A nice feature of vcf files is that you can access almost any part of the genome you are interested in. To do this though, you need to index the vcf first. Simply do the following
bcftools index cichlid.vcf.gz
Let’s see what variants are present at the start of chr2:
bcftools view -H -r chr2 cichlid.vcf.gz | head
-r flag specfies the region of the genome to examine. We can achieve the same effect by specifying the base pair coordinates
bcftools view -H -r chr2:100000-200000 cichlid.vcf.gz
Now you’re probably wondering what exactly all this data actually means. Let’s explore in a bit more detail.
bcftools view -h cichlid.vcf.gz | tail -1 | cut -f 1-9 bcftools view -H cichlid.vcf.gz | head -1 | cut -f 1-9
These are the first 11 fields of the vcf and they are always present. What do they mean?
CHROM- chromosome or scaffold id from the reference genome
POS- base pair reference position
ID- SNP id - blank in this case
REF- Reference base - A,C,G,T or N. More than one indicates an indel
ALT- Alternaate base - the alternate base called as a variant
QUAL- Phred quality score for alternate base call (site not individual)
FILTER- filter status - if PASS then all filters passed
INFO- additional info on each site - explanation stored in header
FORMAT- the format for the genotype fields
There is a lot of information here! Don’t worry too much if it doesn’t make perfect sense immediately - familiarity with this format will come with time and experience.
Let’s look at the the first site again in detail:
bcftools view cichlid.vcf.gz | grep -m 1 -A 1 "#CHROM" | cut -f 1-7
You should see this:
#CHROM POS ID REF ALT QUAL FILTER chr1 1046 . C T 19.9754 .
Which means we have a variant at 1046 on chr1. The reference base is C, alternate base is T. There are no filters.
Have a look at the info field with the following code
bcftools view -H cichlid.vcf.gz | head -1 | cut -f 8
You can find out what these mean by grepping the header.
bcftools view -h cichlid.vcf.gz | grep "INFO"
So for example, DP here means the raw read depth for the entire site.
What about the actual genotype information?
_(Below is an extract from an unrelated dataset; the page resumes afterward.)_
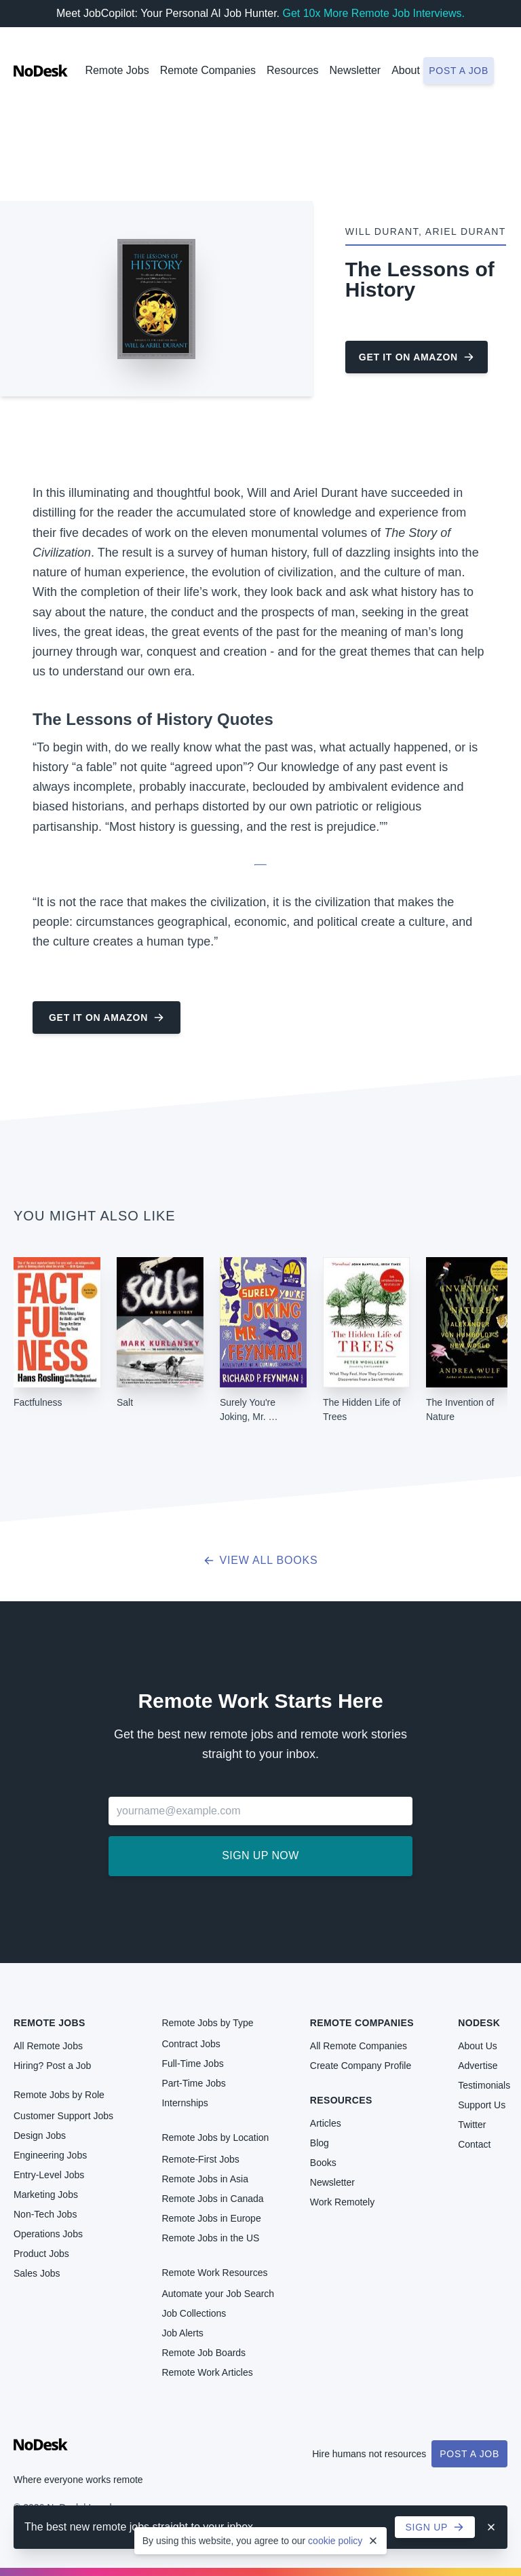 The width and height of the screenshot is (521, 2576). Describe the element at coordinates (341, 2100) in the screenshot. I see `Resources` at that location.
Firstly it is wise to look at the format here.
bcftools view -H cichlid.vcf.gz | head -1 | cut -f 9
To investigate what these mean, grep the header again.
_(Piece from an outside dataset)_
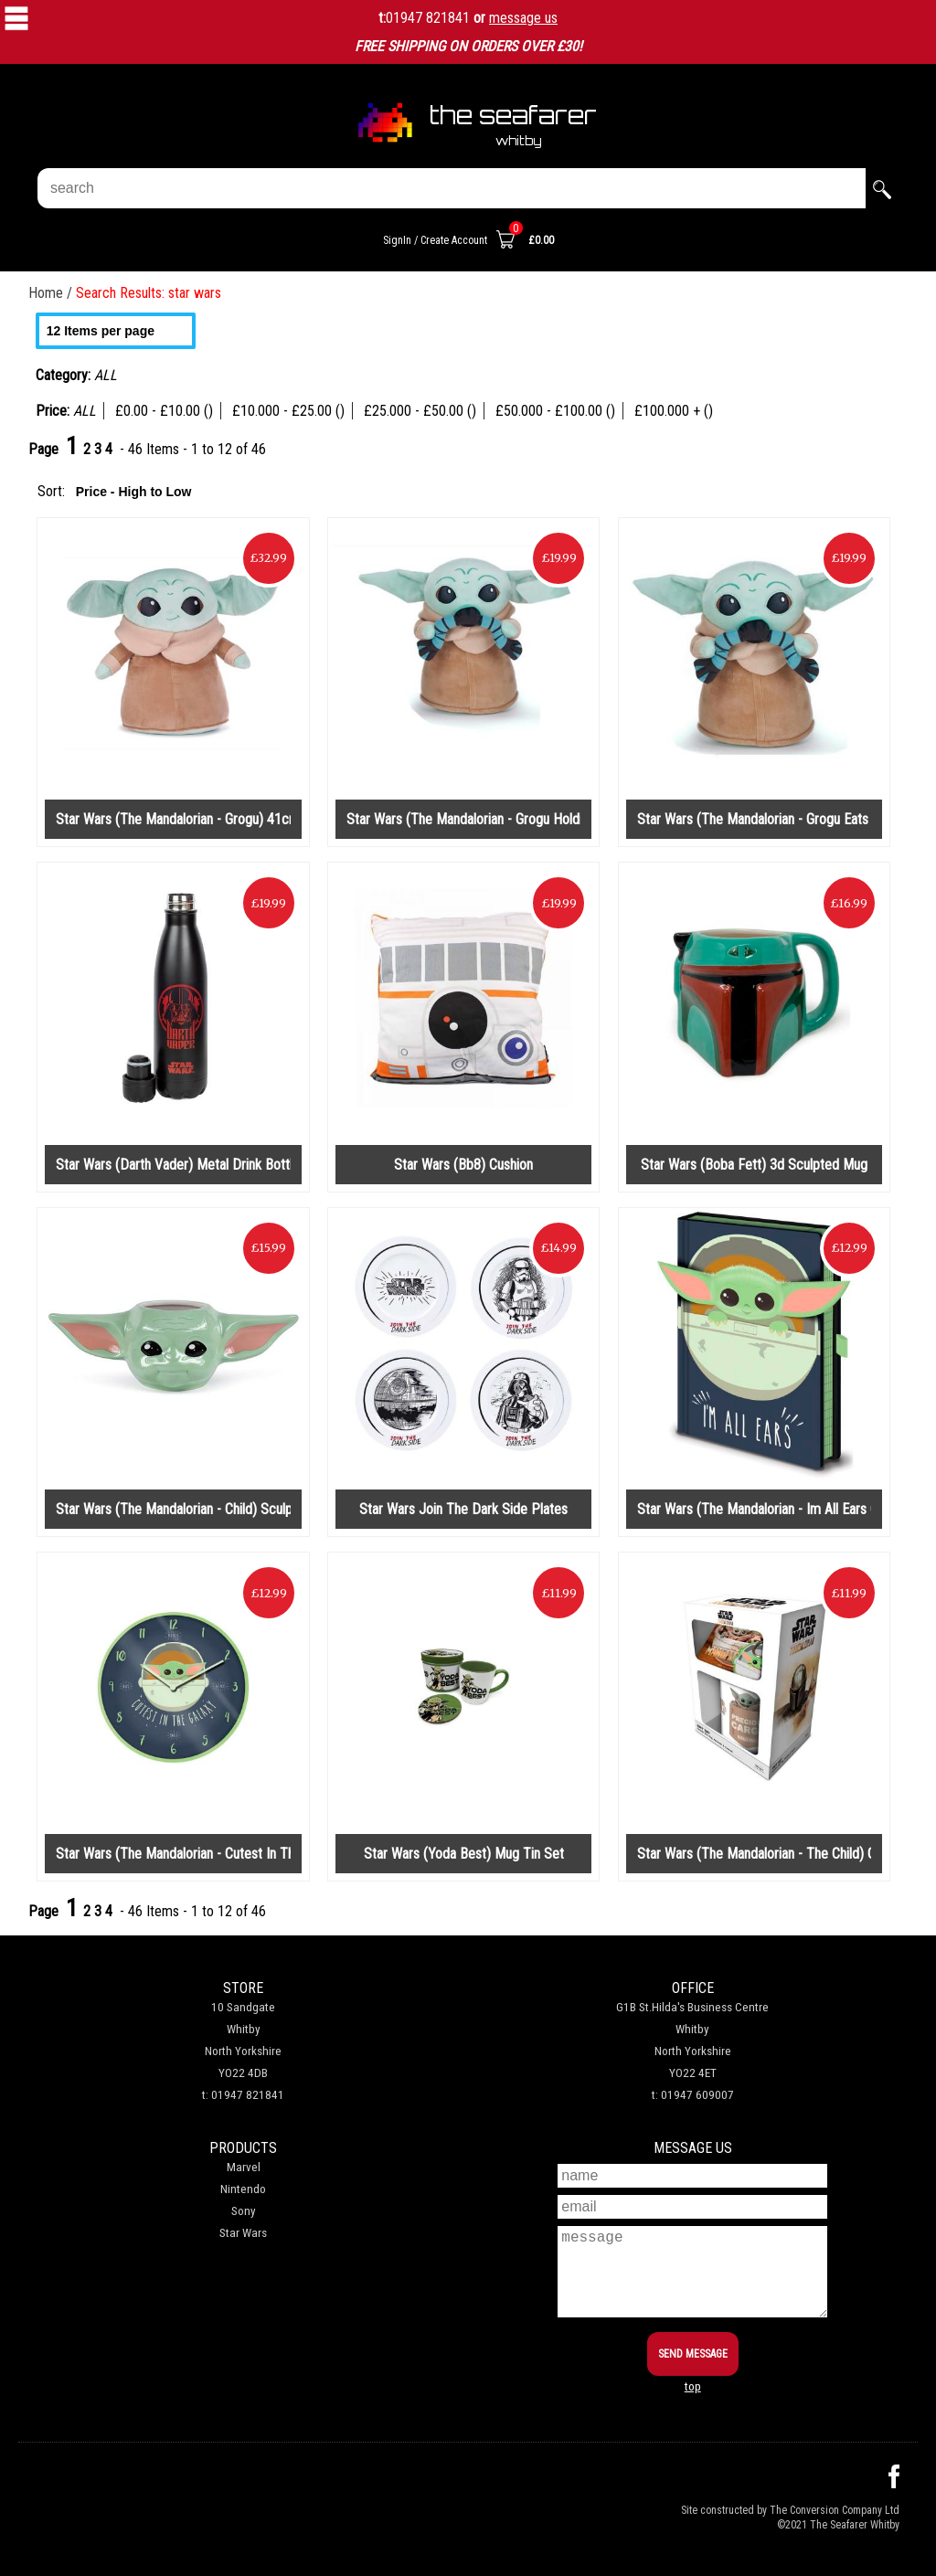  What do you see at coordinates (523, 18) in the screenshot?
I see `message us` at bounding box center [523, 18].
bcftools view -h cichlid.vcf.gz | grep "##FORMAT"
Now let’s take a look at the call for a single individual.
bcftools view -H cichlid.vcf.gz | head | cut -f 20
This will return:
First we have the genotype. Here
0 always denotes the reference,
1 the alternate base so we can see this individual is homozygous for the
ALT base. We will ignore the genotype likelhood for now. You can see there is 1 read in total covering this site - which we are seeing because we used a reduced dataset.
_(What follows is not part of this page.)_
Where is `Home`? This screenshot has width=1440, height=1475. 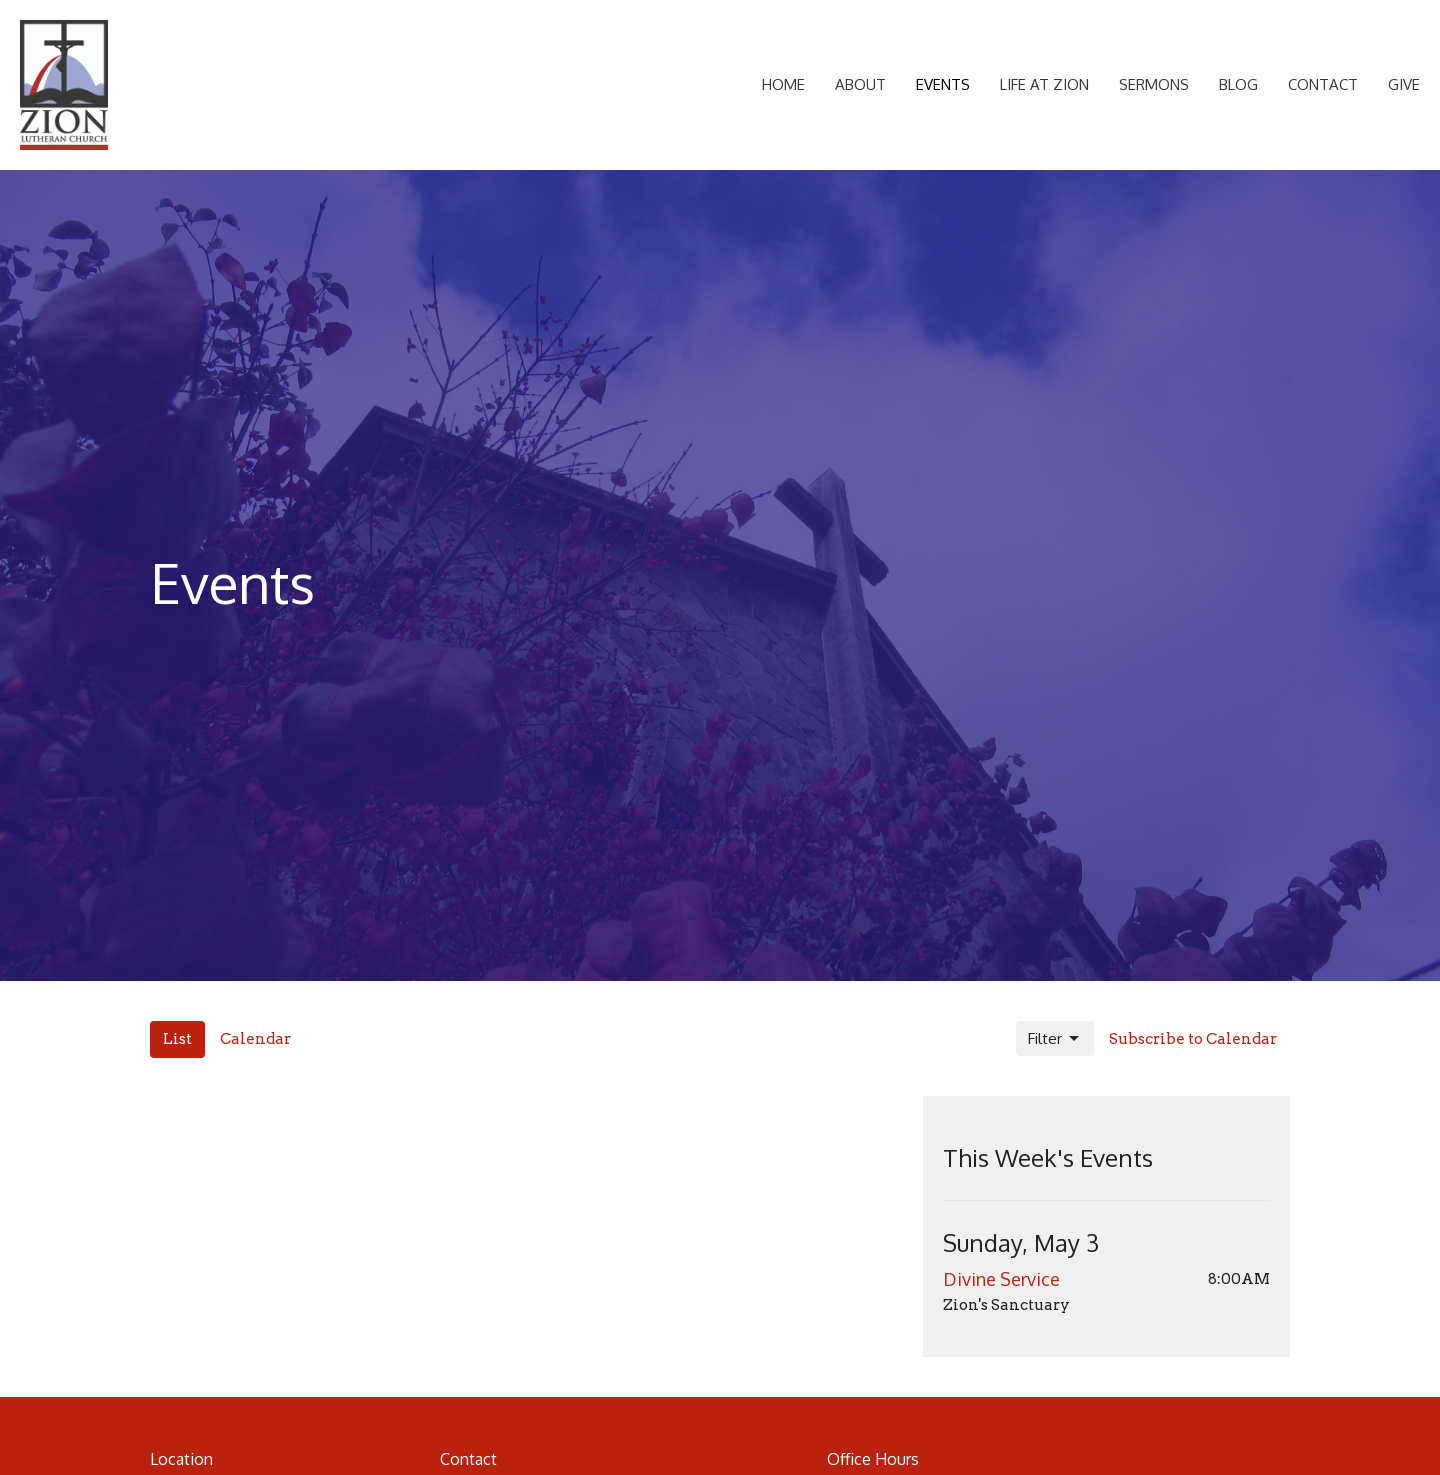 Home is located at coordinates (783, 84).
Is there an easier way to view genotypes? Yes there is - using the
bcftools query utility.
This allows you to look at the genotypes like so:
bcftools query -f '%CHROM\t%POS\t%REF\t%ALT[\t%GT]\n' cichlid.vcf.gz | head
You can also translate them into actual basecalls. Try this:
bcftools query -f '%CHROM\t%POS\t%REF\t%ALT[\t%TGT]\n' cichlid.vcf.gz | head
bcftools query utility is very powerful and a useful tool to know about for file conversion in your own work.
Looking at the genotypes, you will see they are mostly missing. One of the reasons for this is the fact we used such a tiny dataset. So in the next section we will look at a proper set of variant calls from multiple individuals.